**TASK TO CARRY OUT**
Print, exactly as they stand, the lines below from the one that has "cosa rassicurante. Però" to the one that has "attende l’esito in un centro", inclusive, leaving out the pictures.

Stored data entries
--- START ---

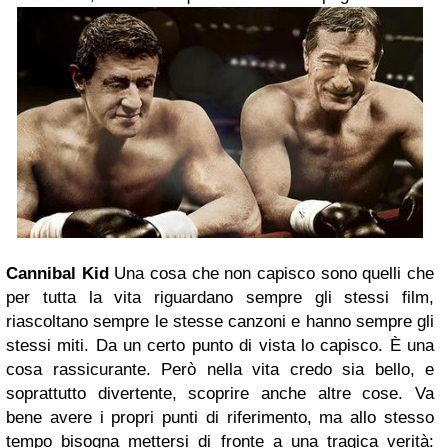
Cannibal Kid
Una cosa che non capisco sono quelli che
per tutta la vita riguardano sempre gli stessi film,
riascoltano sempre le stesse canzoni e hanno sempre gli
stessi miti. Da un certo punto di vista lo capisco. È una
cosa rassicurante. Però nella vita credo sia bello, e
soprattutto divertente, scoprire anche altre cose. Va
bene avere i propri punti di riferimento, ma allo stesso
tempo bisogna mettersi di fronte a una tragica verità:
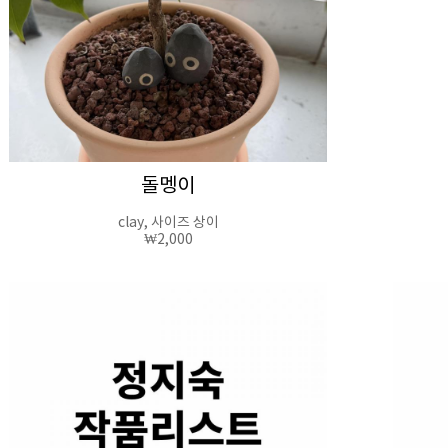
돌멩이
clay, 사이즈 상이
₩2,000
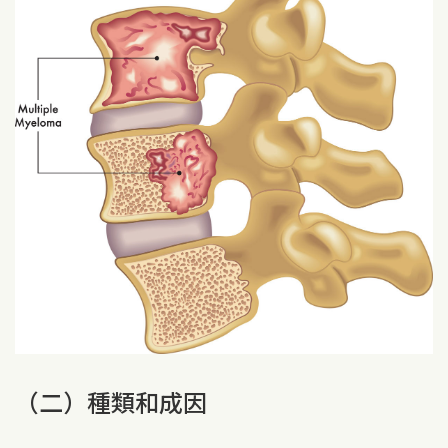
（二）種類和成因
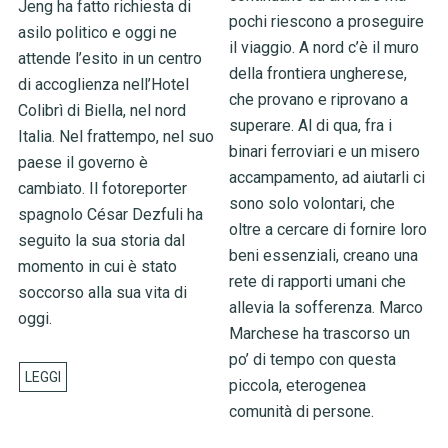
Jeng ha fatto richiesta di
pochi riescono a proseguire
asilo politico e oggi ne
il viaggio. A nord c’è il muro
attende l’esito in un centro
della frontiera ungherese,
di accoglienza nell’Hotel
che provano e riprovano a
Colibrì di Biella, nel nord
superare. Al di qua, fra i
Italia. Nel frattempo, nel suo
binari ferroviari e un misero
paese il governo è
accampamento, ad aiutarli ci
cambiato. Il fotoreporter
sono solo volontari, che
spagnolo César Dezfuli ha
oltre a cercare di fornire loro
seguito la sua storia dal
beni essenziali, creano una
momento in cui è stato
rete di rapporti umani che
soccorso alla sua vita di
allevia la sofferenza. Marco
oggi.
Marchese ha trascorso un
po’ di tempo con questa
piccola, eterogenea
comunità di persone.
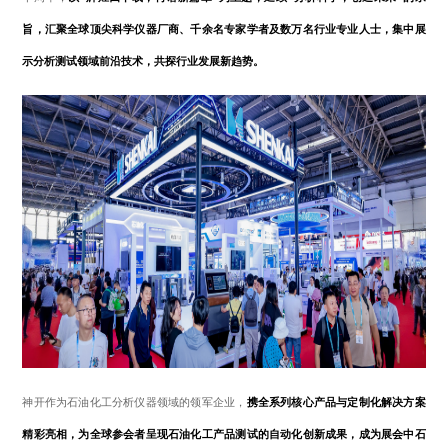
旨，汇聚全球顶尖科学仪器厂商、千余名专家学者及数万名行业专业人士，集中展
示分析测试领域前沿技术，共探行业发展新趋势。
+86 021-54332841
上海市闵行区浦星公路1769号
版权所有 上海神开石油化工装备股份有限公司
沪ICP备15050775
号-1
网站建设：逐鹿科技
三维动画：昊天罔极
神开作为石油化工分析仪器领域的领军企业，
携全系列核心产品与定制化解决方案
精彩亮相，为全球参会者呈现石油化工产品测试的自动化创新成果，成为展会中石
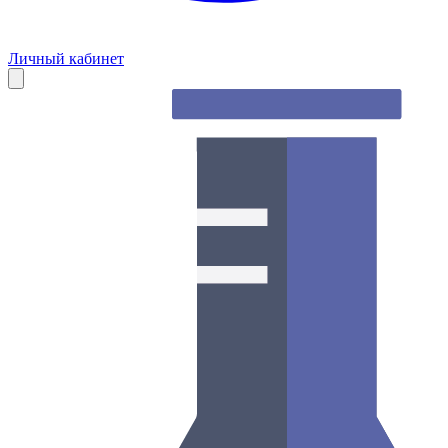
Личный кабинет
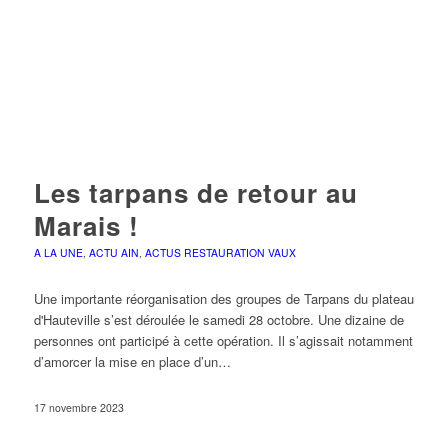
Les tarpans de retour au
Marais !
A LA UNE
,
ACTU AIN
,
ACTUS RESTAURATION VAUX
Une importante réorganisation des groupes de Tarpans du plateau
d'Hauteville s’est déroulée le samedi 28 octobre. Une dizaine de
personnes ont participé à cette opération. Il s’agissait notamment
d’amorcer la mise en place d’un…
17 novembre 2023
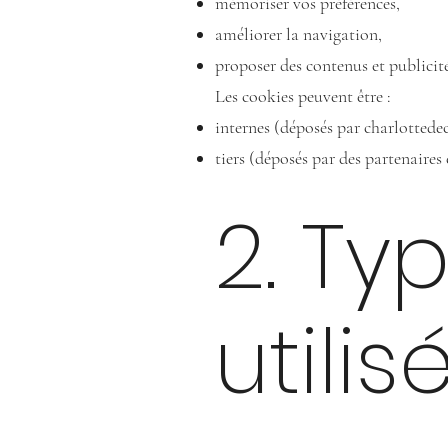
mémoriser vos préférences,
améliorer la navigation,
proposer des contenus et publicit
Les cookies peuvent être :
internes (déposés par charlottede
tiers (déposés par des partenaire
2. Ty
utilis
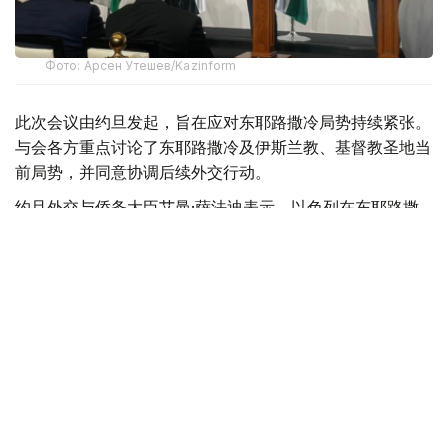
Фото: Арсен Утешев/Kazinform
此次会议由约旦发起，旨在应对东耶路撒冷局势持续紧张。
与会各方重点讨论了东耶路撒冷及伊斯兰教、基督教圣地当
前局势，并同意协调后续外交行动。
约旦外交与侨务大臣艾曼·萨法迪表示，以色列在东耶路撒
冷采取的行动已使当地局势，特别是阿克萨清真寺（尊贵禁
寺）周边局势达到前所未有的危险程度。约旦认为，这些举
措正在威胁伊斯兰教和基督教圣地长期形成的历史现状。
出席会议的包括阿拉伯国家联盟耶路撒冷问题部长级委员会
成员国外长、阿盟秘书长，以及印度尼西亚、巴基斯坦、土
耳其和马来西亚代表。
阿盟耶路撒冷问题部长级委员会是负责协调阿拉伯国家在耶
路撒冷问题上开展国际外交工作的专门机制，成员包括约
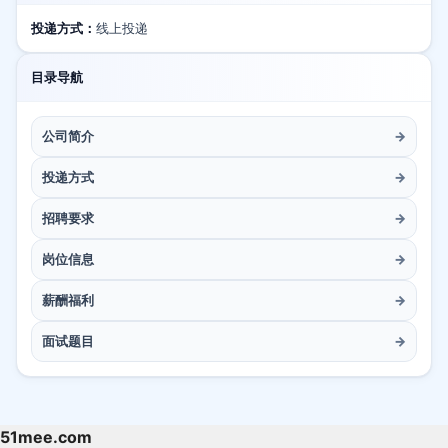
投递方式：
线上投递
目录导航
公司简介
→
投递方式
→
招聘要求
→
岗位信息
→
薪酬福利
→
面试题目
→
51mee.com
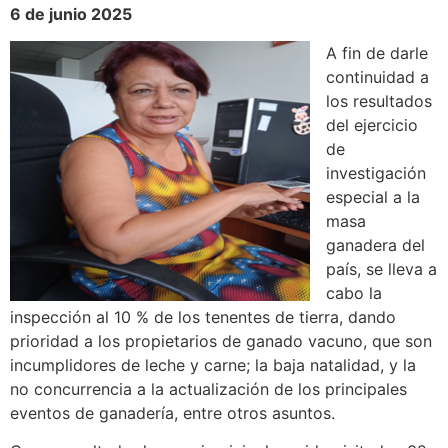
6 de junio 2025
A fin de darle
continuidad a
los resultados
del ejercicio
de
investigación
especial a la
masa
ganadera del
país, se lleva a
cabo la
inspección al 10 % de los tenentes de tierra, dando
prioridad a los propietarios de ganado vacuno, que son
incumplidores de leche y carne; la baja natalidad, y la
no concurrencia a la actualización de los principales
eventos de ganadería, entre otros asuntos.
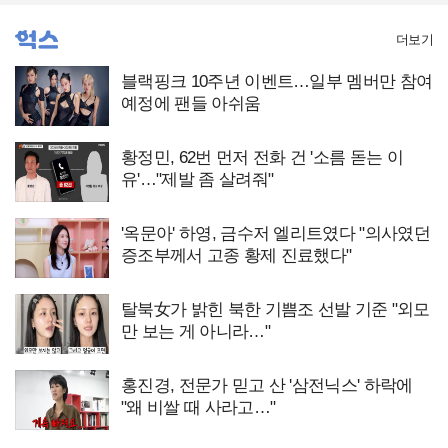
더보기
블랙핑크 10주년 이벤트…일부 멤버만 참여
예정에 팬들 아쉬움
황정민, 62번 먼저 전화 건 '소름 돋는 이
유'…"제발 좀 살려줘"
'옥문아' 하영, 금수저 엘리트였다 "의사였던
증조부께서 고종 황제 진료했다"
탈북女가 밝힌 북한 기쁨조 선발 기준 "외모
만 보는 게 아니라…"
홍진경, 전문가 믿고 산 '삼전닉스' 하락에
"왜 비쌀 때 사라고…"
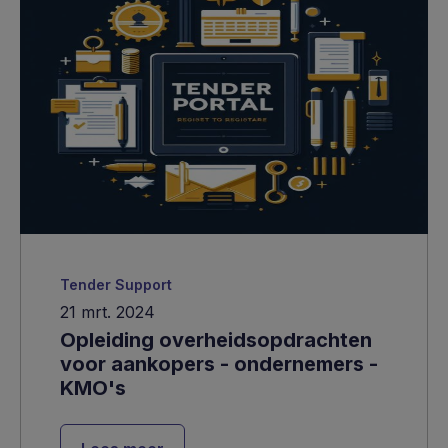
Tender Support
21 mrt. 2024
Opleiding overheidsopdrachten
voor aankopers - ondernemers -
KMO's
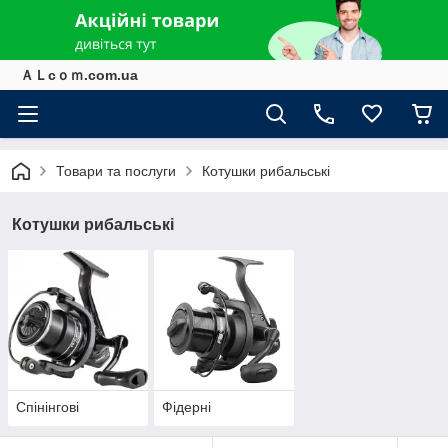
ＡＬcｏｍ.com.ua
Товари та послуги
Котушки рибальські
Котушки рибальські
Спінінгові
Фідерні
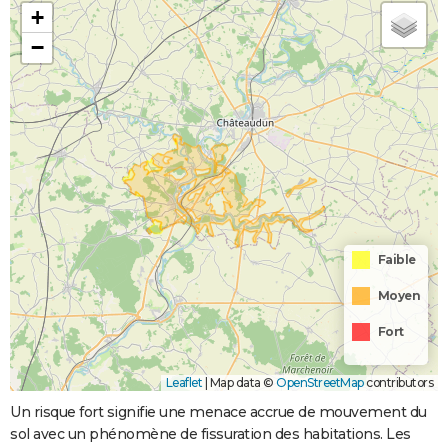
+
−
Faible
Moyen
Fort
Leaflet
|
Map data ©
OpenStreetMap
contributors
Un risque fort signifie une menace accrue de mouvement du
sol avec un phénomène de fissuration des habitations. Les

--- END ---

**YOUR SOLUTION**
cosa rassicurante. Però nella vita credo sia bello, e
soprattutto divertente, scoprire anche altre cose. Va
bene avere i propri punti di riferimento, ma allo stesso
tempo bisogna mettersi di fronte a una tragica verità:
돌멩이
clay, 사이즈 상이
₩2,000
（二）種類和成因
Jeng ha fatto richiesta di
pochi riescono a proseguire
asilo politico e oggi ne
il viaggio. A nord c’è il muro
attende l’esito in un centro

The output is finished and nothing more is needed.